A month earlier, we were app developers with an idea. Everyone’s calling a tech bubble. Let’s make a game for crowdsourcing predictions on startups. We wanted a stock-market type of experience, where people could throw pocket change on valuation wagers.
Facebook says, “Move Fast and Break Things.” Without any outside investment, we built Sand Hill Exchange. We moved fast. And boy, did we break things.
We listed sixty pre-IPO companies and signed our friends up as beta testers. Early orders sat unmatched in the order book. Nobody wants to play in a market with zero users, we realized. So we gave participants the illusion of liquidity.
We created bots to trade against incoming orders. They were like my friends. I even named them! My favorite was the “Jesse Livermore” bot. Opportunistic to a fault.
The bots would run every day and place orders against each other so the market looked like it was exhibiting lots of price movement and volume. For added credibility, we randomly generated trading histories for each company going all the way back to last year. So we had historical price and volume in addition to streaming quotes for chart data.
We pasted descriptive text cribbed from the websites of banks and registered exchanges to make our website look like a serious business. The Sand Hill Exchange Twitter account broadcasted information about market activity and stats. Our CEO relayed this to influential accounts, including a public discourse with Mark Cuban.
Team members planted references to Sand Hill Exchange in the comments of high-profile blogs, and journalists took notice. The editor of FT Alphaville even wrote a post about us.
25 days into our experiment, activity on the site was parabolic. Users were writing their own algorithmic traders. On most days, Sand Hill Exchange saw more trading volume than the New York Stock Exchange (circa 1840). Behind the scenes, we mapped out technology infrastructure to decentralize the exchange.
That’s when we received an inquiry from the SEC. And then a subpoena demanding a court appearance and all our documents and communications since the beginning of last year.
We had less than $10,000 in the bank. We had no legal counsel to speak of.
We tried to convey how small we were. We’re just testing an app idea, we explained. Most of the users are our friends and coworkers, we said.
Another thing I learned: If you’re gonna try to make yourself look like a legitimate financial institution, you’ll be prosecuted like a legitimate financial institution. And when that happens, you sure as shit better have the legal resources of a legitimate financial institution.
The Commission accused us of acting as unregistered broker-dealers, selling security-based swaps, offering swaps on an unregistered securities exchange. Far too late, we realized we needed a lawyer.
I wish I could say that we put up a scrappy fight, persevered, came out ahead. But team members left. Many of our mentors, friends, and associates also received government subpoenas. Their counsel advised them to halt all communication with us.

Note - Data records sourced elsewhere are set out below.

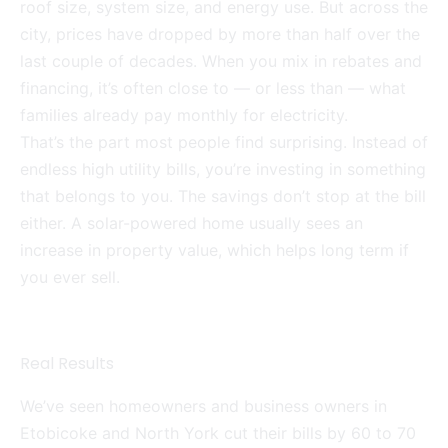
roof size, system size, and energy use. But across the
city, prices have dropped by more than half over the
last couple of decades. When you mix in rebates and
financing, it’s often close to — or less than — what
families already pay monthly for electricity.
That’s the part most people find surprising. Instead of
endless high utility bills, you’re investing in something
that belongs to you. The savings don’t stop at the bill
either. A solar-powered home usually sees an
increase in property value, which helps long term if
you ever sell.
Real Results
We’ve seen homeowners and business owners in
Etobicoke and North York cut their bills by 60 to 70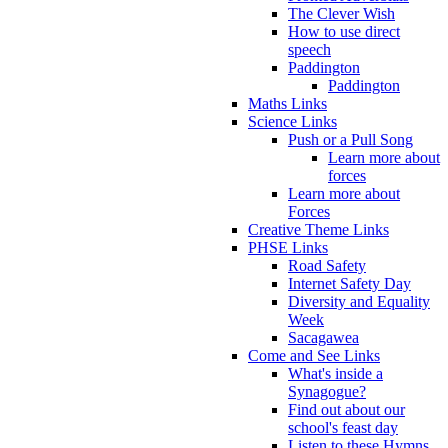
The Clever Wish
How to use direct
speech
Paddington
Paddington
Maths Links
Science Links
Push or a Pull Song
Learn more about
forces
Learn more about
Forces
Creative Theme Links
PHSE Links
Road Safety
Internet Safety Day
Diversity and Equality
Week
Sacagawea
Come and See Links
What's inside a
Synagogue?
Find out about our
school's feast day
Listen to these Hymns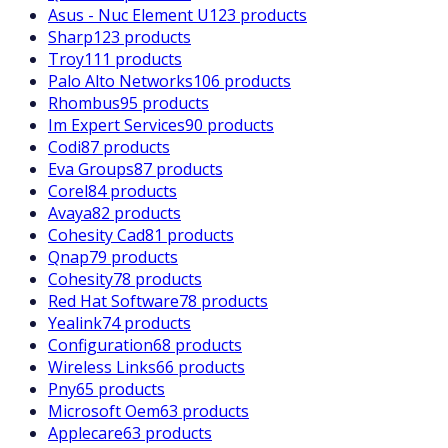
Asus - Nuc Element U
123 products
Sharp
123 products
Troy
111 products
Palo Alto Networks
106 products
Rhombus
95 products
Im Expert Services
90 products
Codi
87 products
Eva Groups
87 products
Corel
84 products
Avaya
82 products
Cohesity Cad
81 products
Qnap
79 products
Cohesity
78 products
Red Hat Software
78 products
Yealink
74 products
Configuration
68 products
Wireless Links
66 products
Pny
65 products
Microsoft Oem
63 products
Applecare
63 products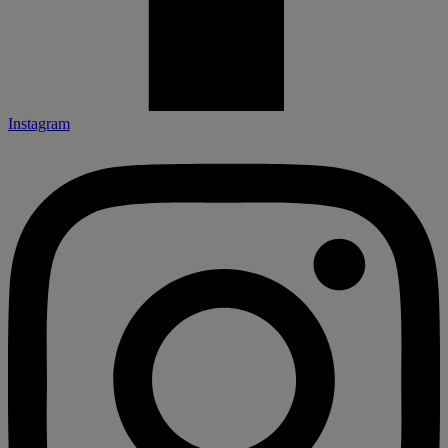
Instagram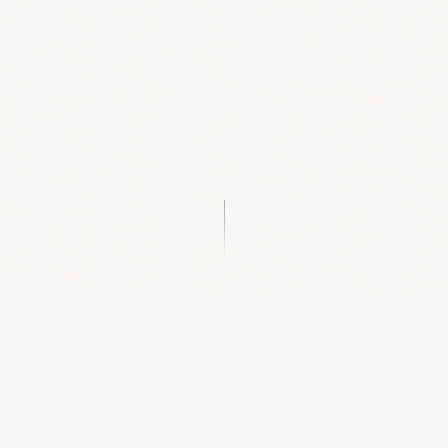
IF THIS SOUNDS LIKE YOU, YOU'RE IN THE RIGHT
PLACE.
You have goals, yes, but they stay
stuck in your head
,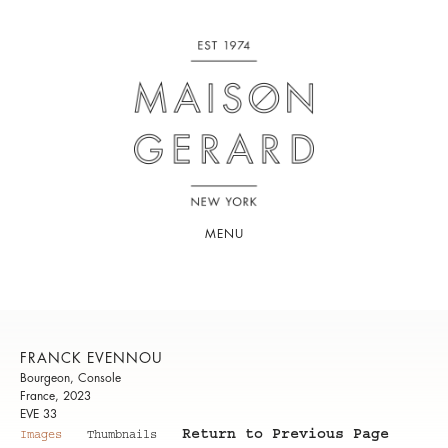
MENU
FRANCK EVENNOU
Bourgeon, Console
France, 2023
EVE 33
Return to Previous Page
Images
Thumbnails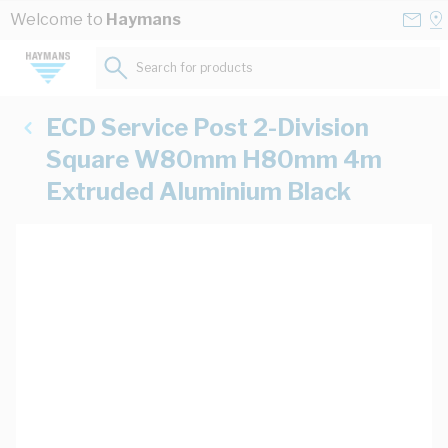
Skip to Content
Conta
Se
Welcome to
Haymans
Us
a
St
Search for products...
ECD Service Post 2-Division
Square W80mm H80mm 4m
Extruded Aluminium Black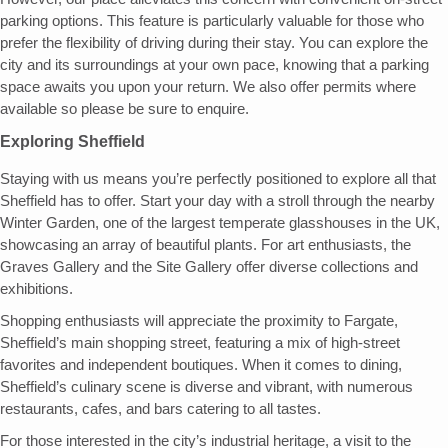
parking options. This feature is particularly valuable for those who
prefer the flexibility of driving during their stay. You can explore the
city and its surroundings at your own pace, knowing that a parking
space awaits you upon your return. We also offer permits where
available so please be sure to enquire.
Exploring Sheffield
Staying with us means you’re perfectly positioned to explore all that
Sheffield has to offer. Start your day with a stroll through the nearby
Winter Garden, one of the largest temperate glasshouses in the UK,
showcasing an array of beautiful plants. For art enthusiasts, the
Graves Gallery and the Site Gallery offer diverse collections and
exhibitions.
Shopping enthusiasts will appreciate the proximity to Fargate,
Sheffield’s main shopping street, featuring a mix of high-street
favorites and independent boutiques. When it comes to dining,
Sheffield’s culinary scene is diverse and vibrant, with numerous
restaurants, cafes, and bars catering to all tastes.
For those interested in the city’s industrial heritage, a visit to the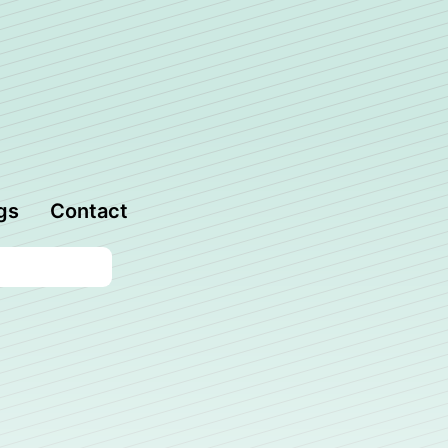
gs
Contact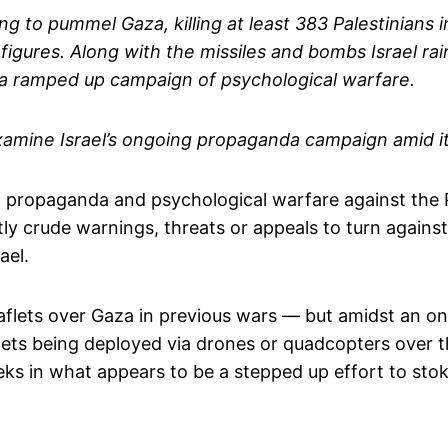
ing to pummel Gaza, killing at least 383 Palestinians 
igures. Along with the missiles and bombs Israel rain
n a ramped up campaign of psychological warfare.
xamine Israel’s ongoing propaganda campaign amid it
of propaganda and psychological warfare against the 
tly crude warnings, threats or appeals to turn agai
ael.
eaflets over Gaza in previous wars — but amidst an o
flets being deployed via drones or quadcopters over t
ks in what appears to be a stepped up effort to st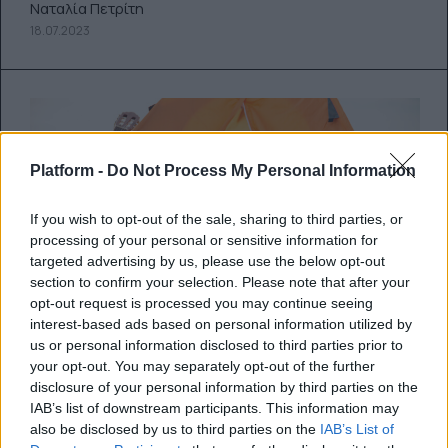
Ναταλία Πετρίτη
18.07.2023
Platform -
Do Not Process My Personal Information
If you wish to opt-out of the sale, sharing to third parties, or
processing of your personal or sensitive information for
targeted advertising by us, please use the below opt-out
section to confirm your selection. Please note that after your
opt-out request is processed you may continue seeing
interest-based ads based on personal information utilized by
us or personal information disclosed to third parties prior to
your opt-out. You may separately opt-out of the further
disclosure of your personal information by third parties on the
25 αντικείμενα που θα σου
IAB’s list of downstream participants. This information may
φανούν χρήσιμα στο camping
also be disclosed by us to third parties on the
IAB’s List of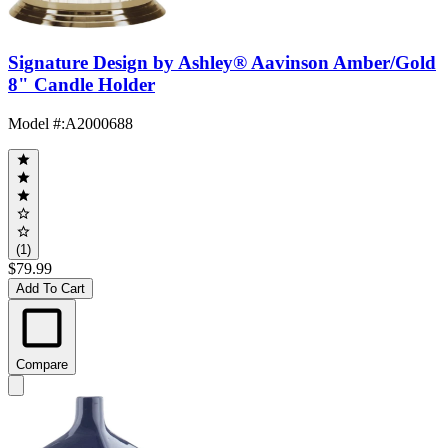
Signature Design by Ashley® Aavinson Amber/Gold
8" Candle Holder
Model #
:
A2000688
(1)
$79.99
Add To Cart
Compare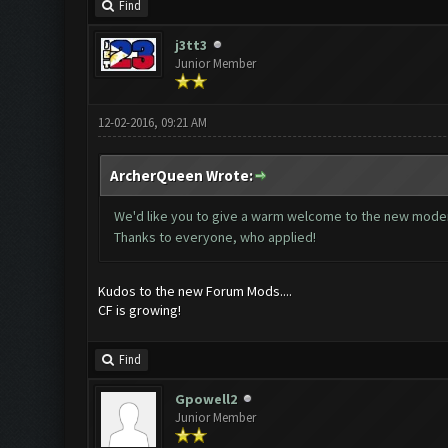
Find
j3tt3
Junior Member
12-02-2016, 09:21 AM
ArcherQueen Wrote:
We'd like you to give a warm welcome to the new mode
Thanks to everyone, who applied!
Kudos to the new Forum Mods....
CF is growing!
Find
Gpowell2
Junior Member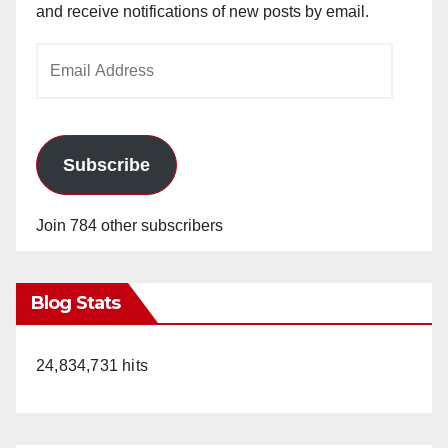
and receive notifications of new posts by email.
Email
Address
Subscribe
Join 784 other subscribers
Blog Stats
24,834,731 hits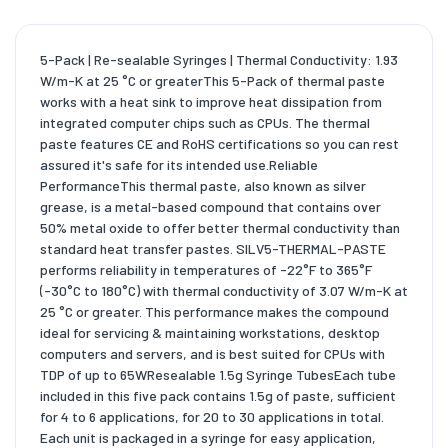
5-Pack | Re-sealable Syringes | Thermal Conductivity: 1.93
W/m-K at 25 °C or greaterThis 5-Pack of thermal paste
works with a heat sink to improve heat dissipation from
integrated computer chips such as CPUs. The thermal
paste features CE and RoHS certifications so you can rest
assured it's safe for its intended use.Reliable
PerformanceThis thermal paste, also known as silver
grease, is a metal-based compound that contains over
50% metal oxide to offer better thermal conductivity than
standard heat transfer pastes. SILV5-THERMAL-PASTE
performs reliability in temperatures of -22°F to 365°F
(-30°C to 180°C) with thermal conductivity of 3.07 W/m-K at
25 °C or greater. This performance makes the compound
ideal for servicing & maintaining workstations, desktop
computers and servers, and is best suited for CPUs with
TDP of up to 65WResealable 1.5g Syringe TubesEach tube
included in this five pack contains 1.5g of paste, sufficient
for 4 to 6 applications, for 20 to 30 applications in total.
Each unit is packaged in a syringe for easy application,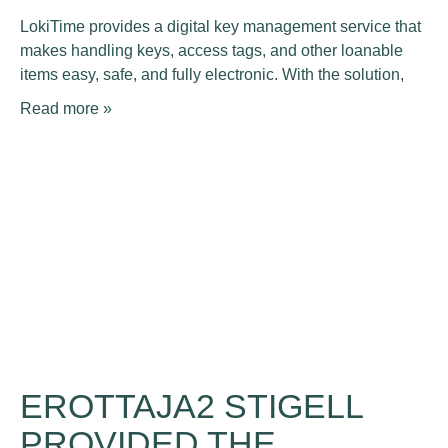
LokiTime provides a digital key management service that
makes handling keys, access tags, and other loanable
items easy, safe, and fully electronic. With the solution,
Read more »
EROTTAJA2 STIGELL
PROVIDED THE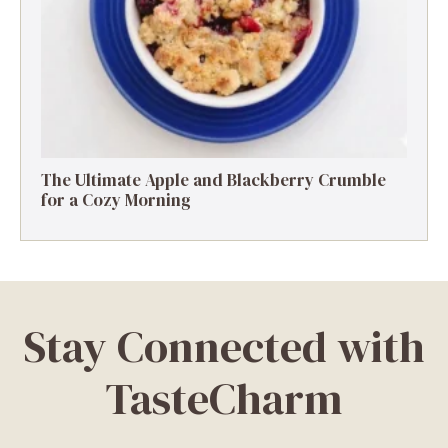
The Ultimate Apple and Blackberry Crumble
for a Cozy Morning
Stay Connected with
TasteCharm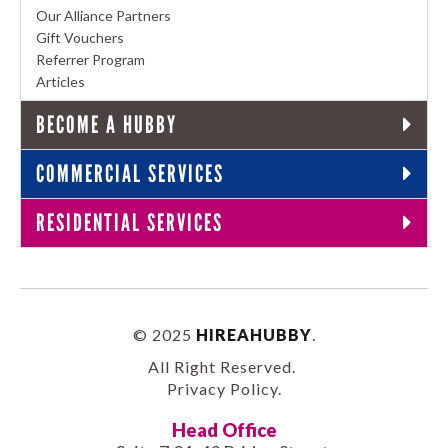
Our Alliance Partners
Gift Vouchers
Referrer Program
Articles
BECOME A HUBBY
COMMERCIAL SERVICES
RESIDENTIAL SERVICES
© 2025
HIREAHUBBY
.
All Right Reserved.
Privacy Policy
.
Head Office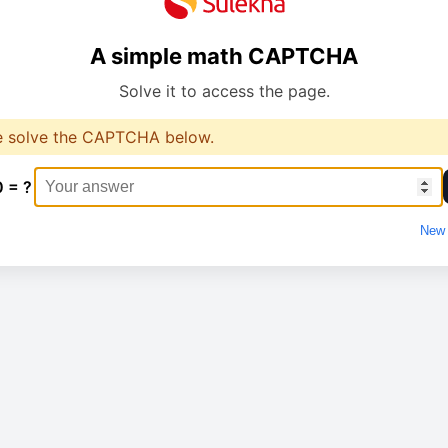
A simple math CAPTCHA
Solve it to access the page.
e solve the CAPTCHA below.
0 = ?
New 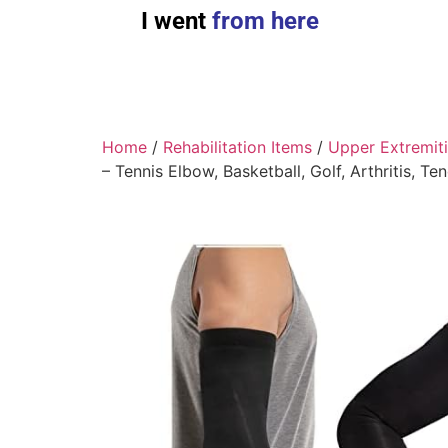
I went
from here
Home
/
Rehabilitation Items
/
Upper Extremit
– Tennis Elbow, Basketball, Golf, Arthritis, Te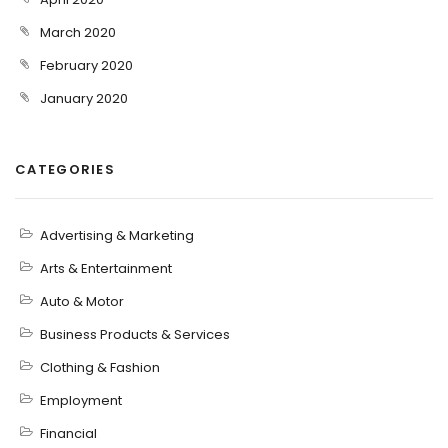
March 2020
February 2020
January 2020
CATEGORIES
Advertising & Marketing
Arts & Entertainment
Auto & Motor
Business Products & Services
Clothing & Fashion
Employment
Financial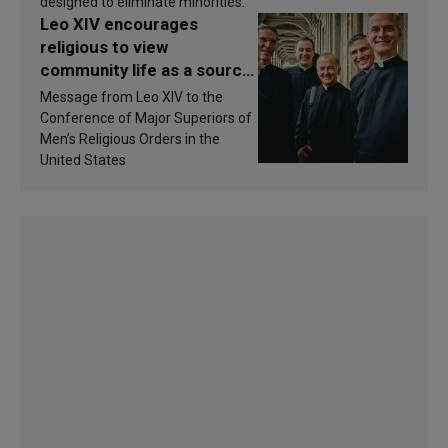
designed to eliminate minorities.
Leo XIV encourages
religious to view
community life as a source
of inspiration and
Message from Leo XIV to the
sanctification
Conference of Major Superiors of
Men’s Religious Orders in the
United States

We had never felt so alone. I spent most of the month in the bathroom crying. I wonder if Lloyd Blankfein had months like that.
The power to investigate carries with it the power to defame and destroy. The Division of Enforcement offered to settle the case for a $20,000 fine. Without a corporate barrier to protect us, the penalty was personal. How high would the fine go if we did not settle?
We handed over our wallets so that we could move on. I guess there’s now an SEC order barring me from breaking securities laws in the future. As if it had been perfectly legal to violate them beforehand.
In Silicon Valley, we believe that any industry can be disrupted with a slick mobile app. We’re hackers, we pride ourselves in pushing the boundaries. We innovate to get around annoying rules that we think don’t make sense for our situation. Finance is a lot like that too, I’ve learned.
It just isn’t like that for the steerage class.